A reception will be held immediately following the concert at 4:00 p.m. An RSVP for the reception is not necessary.

“There is no more venerated hall in the world than Carnegie, and launching this new national initiative at such a celebrated place as Carnegie is both an honor and a sacred trust,” commented Dr. Stephen Plate, dean and director of the Greatbatch School of Music.

The National Sacred Honor Choir is comprised of hundreds of Christian musicians from six countries and across the U.S. . These performers represent both professional and collegiate choirs and will be partnering with a professional New York symphony orchestra and feature the work of Houghton College faculty, students and distinguished alumni.

Selections of music to be featured will include Mozart’s Requiem, Beethoven’s Piano Fantasy Op. 80 and a new commission by Houghton College composer David Davies, Cantate Domino.

The performance will be led by Maestro Brandon Johnson, director of choral activities at the Greatbatch School of Music at Houghton College. . 

Johnson has conducted the Rochester Philharmonic Orchestra and the Buffalo Philharmonic Chorus. Johnson studied conducting with German conductor Helmuth Rilling and was selected to conduct the Grammy winning Oregon Bach Festival Chorus and Orchestra.

Johnson is the artistic director of the professional vocal ensemble Vox Lumine. Based out of Rochester and Buffalo, N.Y., the group engages audiences in transformative musical experiences through world-class choral performances and recordings. The group is dedicated to the development of tomorrow’s musicians and the commissioning of new vocal music.

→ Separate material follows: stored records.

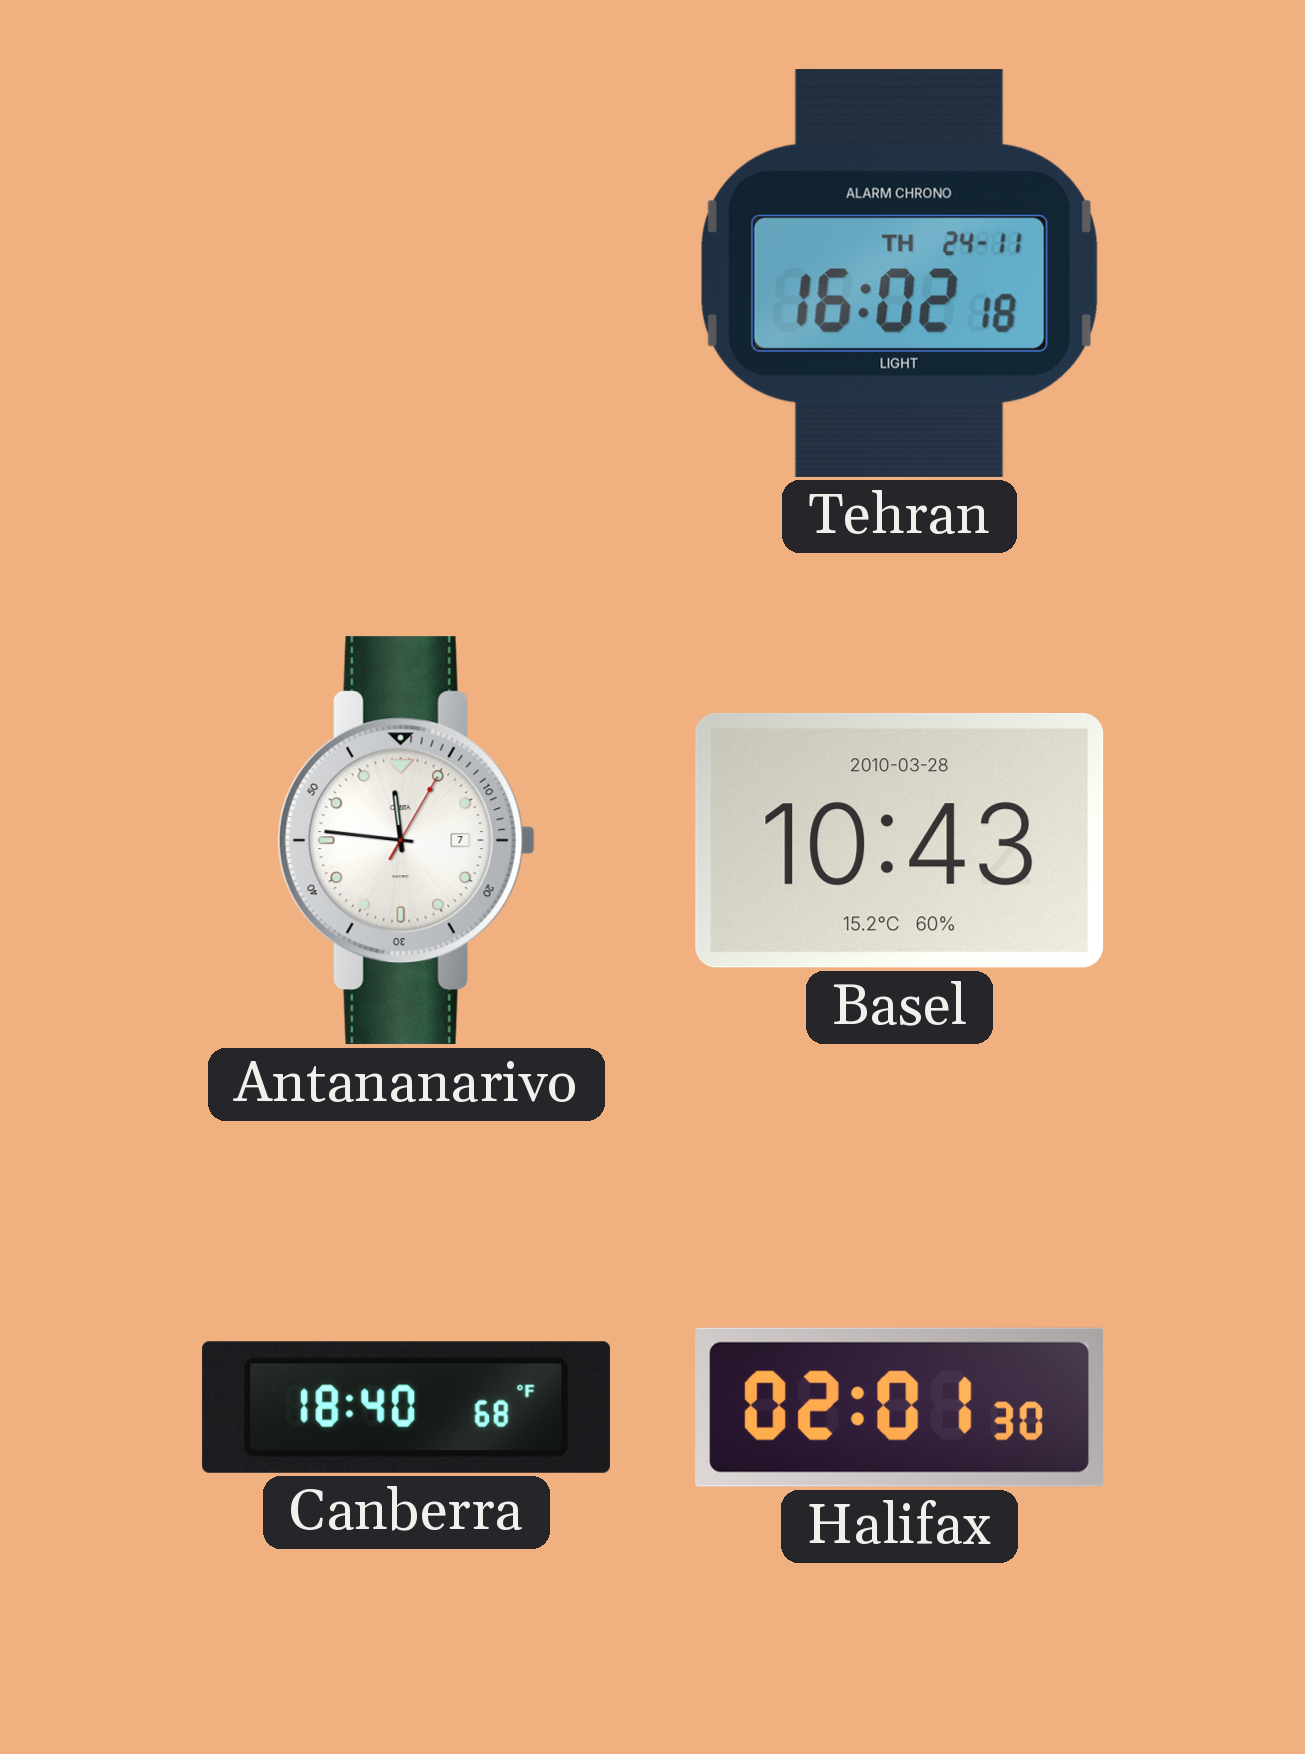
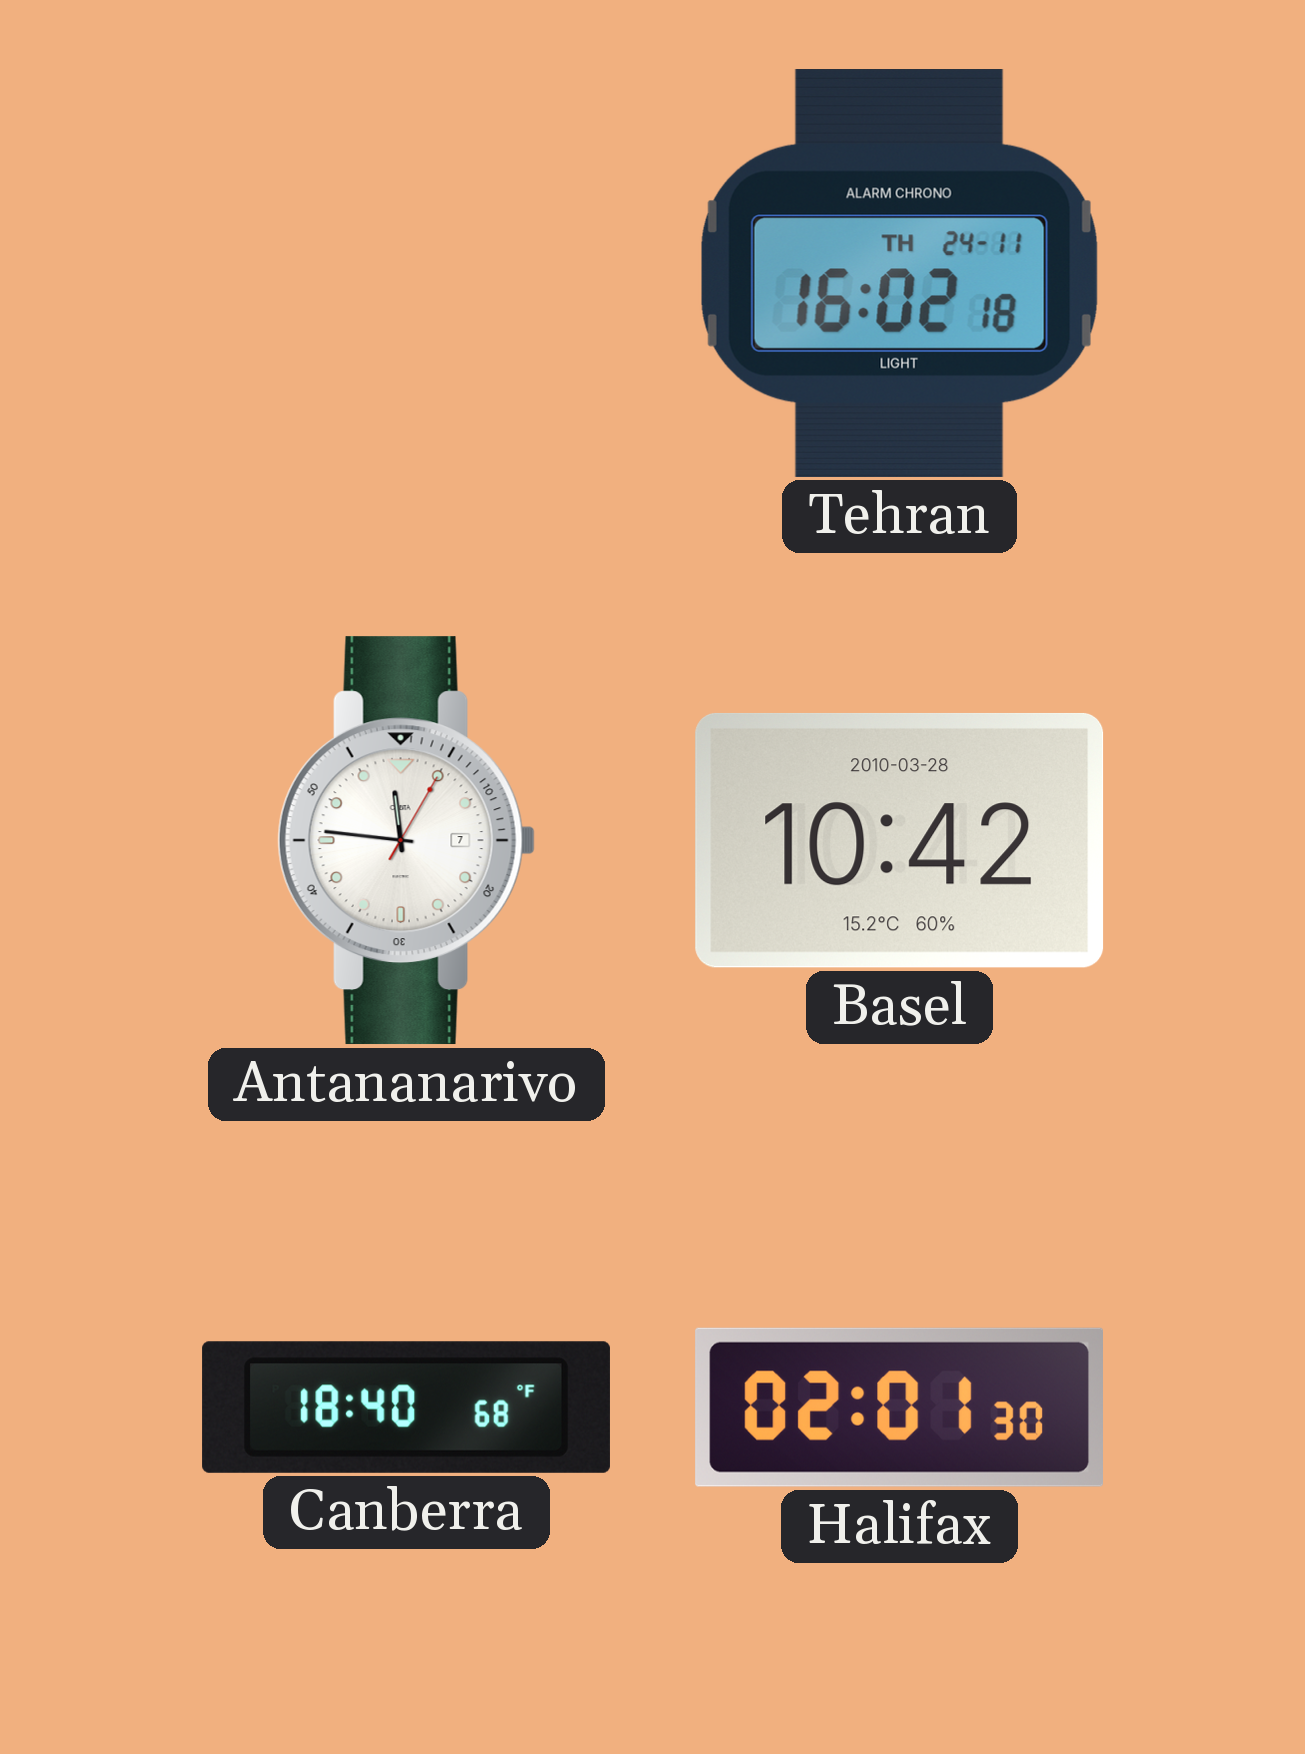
Basel: 10:43 -> 10:42
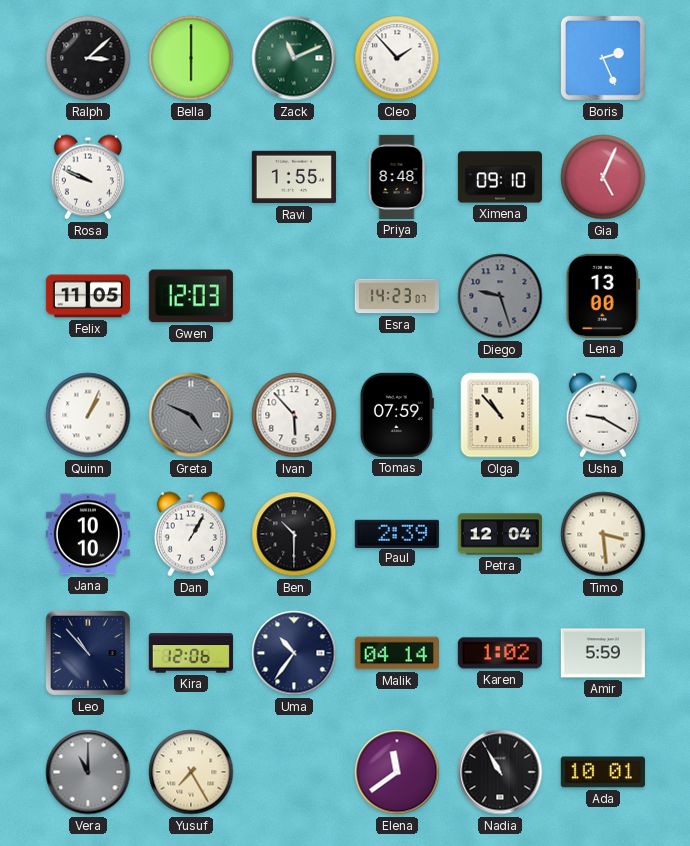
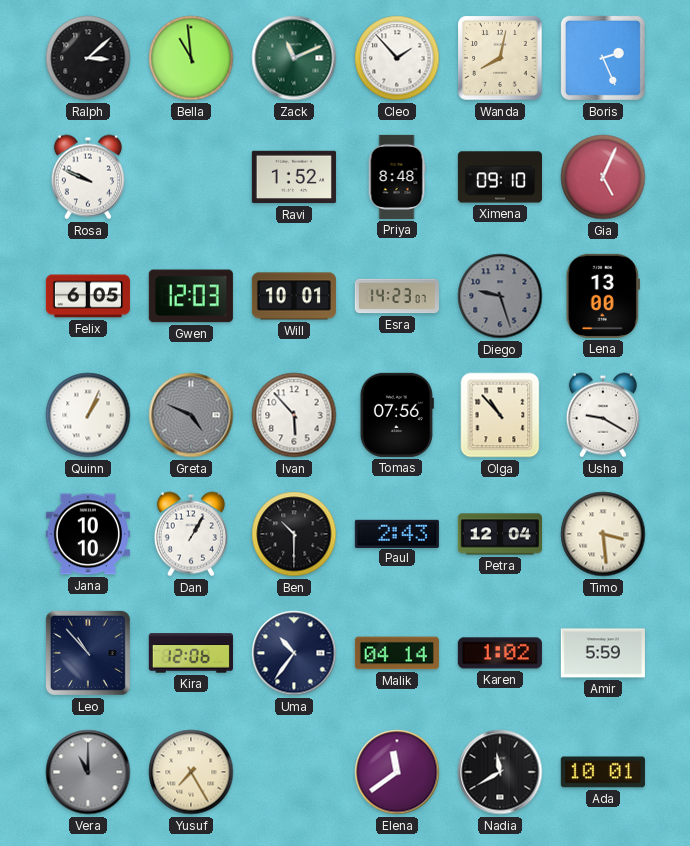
Bella: 6:00 -> 10:59
Wanda: none -> 8:02
Ravi: 1:55 -> 1:52
Felix: 11:05 -> 6:05
Will: none -> 10:01
Tomas: 07:59 -> 07:56
Paul: 2:39 -> 2:43
Nadia: 10:55 -> 11:40
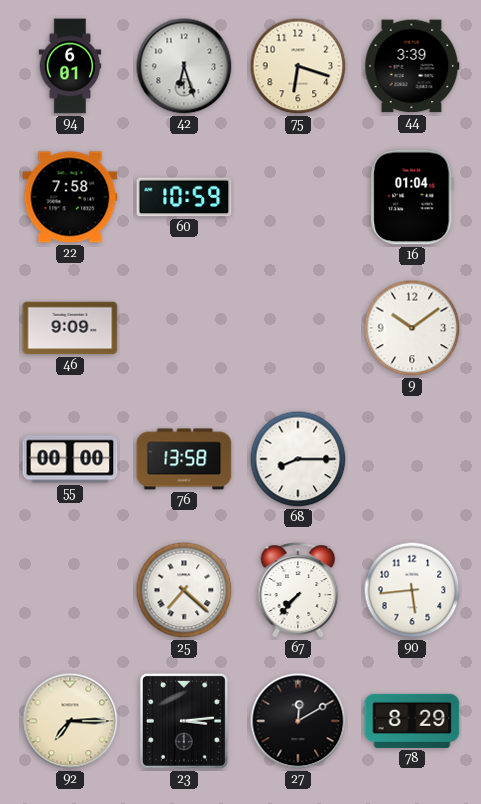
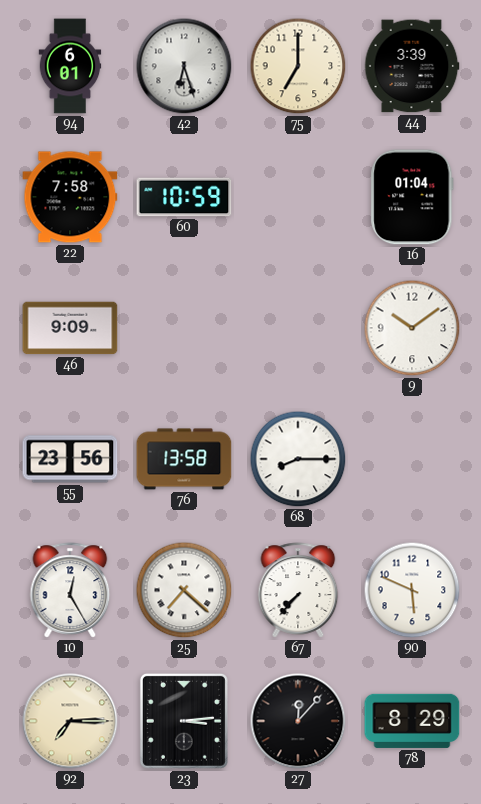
75: 6:18 -> 7:00
55: 00:00 -> 23:56
10: none -> 12:25
90: 5:44 -> 5:49
27: 12:10 -> 12:07
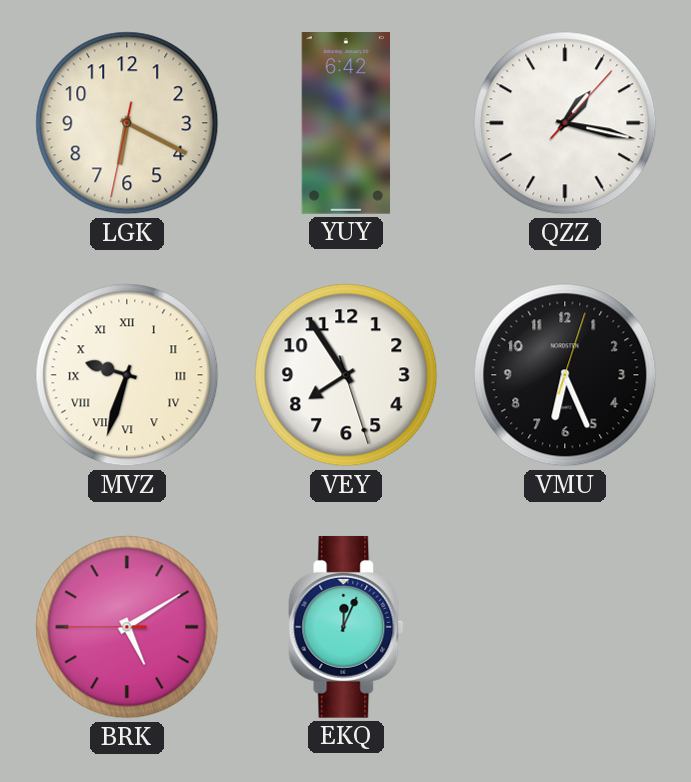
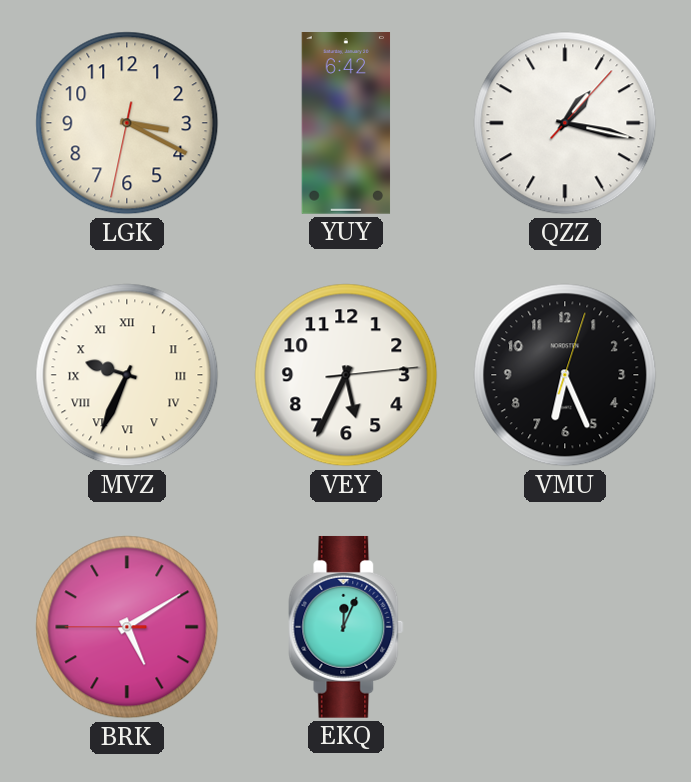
LGK: 6:19 -> 3:19
MVZ: 9:33 -> 9:34
VEY: 7:54 -> 5:34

Johnson has presented conducting master’s classes and interest sessions at the National Association of Music Education (MENC) and American Choral Director Association (ACDA) conferences. Choirs under his direction have been invited to sing for multiple ACDA and MENC conferences, most recently the 2010 New York State ACDA Fall Conference and the 2009 MENC Eastern Division Conference. Johnson currently serves as the New York State ACDA president.

Johnson is in high demand as a guest conductor and has been invited to conduct choral festivals at home and abroad. In addition to working with students from across the United States he has worked with singers from Austria, the Czech Republic, Germany, Hungary, Kazakhstan, Romania, Russia,  and Spain.

David Horace Davies is assistant professor of composition and music theory at the Greatbatch School of Music..  His music has been performed across the United States and internationally at venues which include the Great Hall at Cooper Union in New York City, the Centro Culturo Borges in Buenos Aires, Argentina, and the Puerto Rico Conservatory of Music. 

He is the founder and director of the New Song Composer Residency, a program operated through Houghton College that connects college-age composers with regional churches.  Davies has received composition prizes from the International Arts Movement and the College Music Society.  An active member of the College Music Society, the Society of Composers, Inc., and the Christian Fellowship of Art Music Composers, Davies has served as Conference Host for SCI (Region V) and the CFAMC (National), and as a member of CFAMC’s Executive Advisory Committee since 2007. 

Principle composition teachers include Dennis Kam, John van der Slice, and Mark Hijleh.  He has served as an organist/choir director at churches in Florida and Illinois, and also as musical director of the Houghton College Women’s Choir.  The Davies family lives in Houghton, NY.

Featured soloists are:

Rebecca Witty, soprano, is known for her beautifully consistent tone and dynamic stage presence. She received a bachelor’s degree in music performance from Houghton College and a master’s degree in vocal performance and literature from the Eastman School of Music, studying under Professor Carol Webber.

While at Eastman, she performed the role of the Countess in The Marriage of Figaro and the title role in Suor Angelica. She also received the 2009 Renee Fleming Award.

Chosen as the Concerto Competition winner in 2010, Witty was honored to sing with the Eastman Philharmonic under the baton of Neil Varon. Shortly thereafter, she was sent to represent Eastman in the Kennedy Center’s “Conservatory Project.”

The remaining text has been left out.